7 JULY 1950, Page 6

West Indian Federation

The larger West Indian territories have for some time been moving in the direction of self-government. The whole question of co-operation under the guidance of the Colonial Office is there- fore bound to become more complicated as time goes on. In a debate in the House of Lords on Tuesday Lord Listowel suggested that as a means of preserving common action it was desirable that all the territories should join in a federation, if possible before the movement towards self-government had gone much further. There are complications inherent in this suggestion. For example, just how would financial help under the Colonial Development and Welfare Act be applied to a federation, some of whose members would be self-governing and others not ? But in general all parties in this country are in favour of federation—provided the West Indians want it. That is the crux of the matter. There can be no question of attempting to hasten federation simply because it would be convenient from the British point of view. Nor is there any reason to believe that federation as such would cure the basic instability of the Caribbean economy.

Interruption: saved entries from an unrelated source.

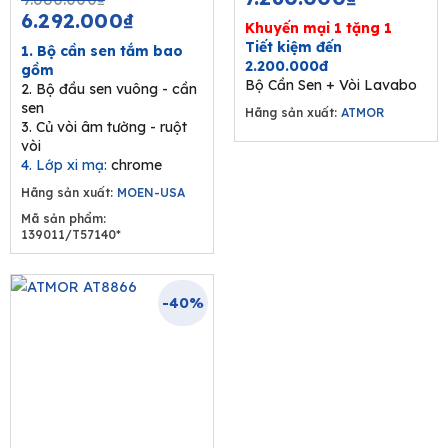
price
price
6.292.000
₫
Khuyến mại 1 tặng 1
was:
is:
Tiết kiệm đến
1. Bộ cần sen tắm bao
9.680.000₫.
6.292.000₫.
2.200.000đ
gồm
Bộ Cần Sen + Vòi Lavabo
2. Bộ đầu sen vuông - cần
sen
Hãng sản xuất:
ATMOR
3. Củ vòi âm tường - ruột
vòi
4. Lớp xi mạ:
chrome
Hãng sản xuất:
MOEN-USA
Mã sản phẩm:
139011/T57140*
-40%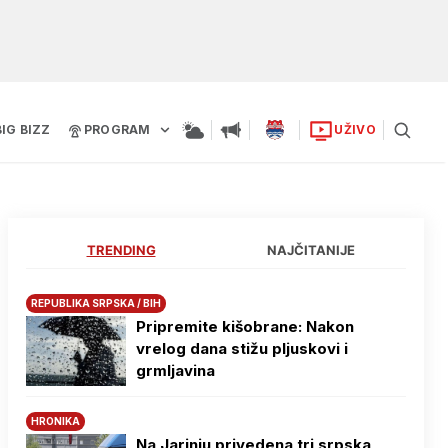
BIG BIZZ
PROGRAM
UŽIVO
TRENDING
NAJČITANIJE
REPUBLIKA SRPSKA / BIH
Pripremite kišobrane: Nakon
vrelog dana stižu pljuskovi i
grmljavina
HRONIKA
Na Јarinju privedena tri srpska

Transfers of aid between the richer and the poorer territories would not eliminate the need for outside assistance for many years to come. The aim must always be, of course, economic as well as political self-sufficiency and stability. But the aim is still far from being achieved. And in the meantime the British Government has the extremely delicate task of expressing its willingness to help while at the same time not making that help in any way a lever towards any particular kind of political association—or even allowing it to appear to be one.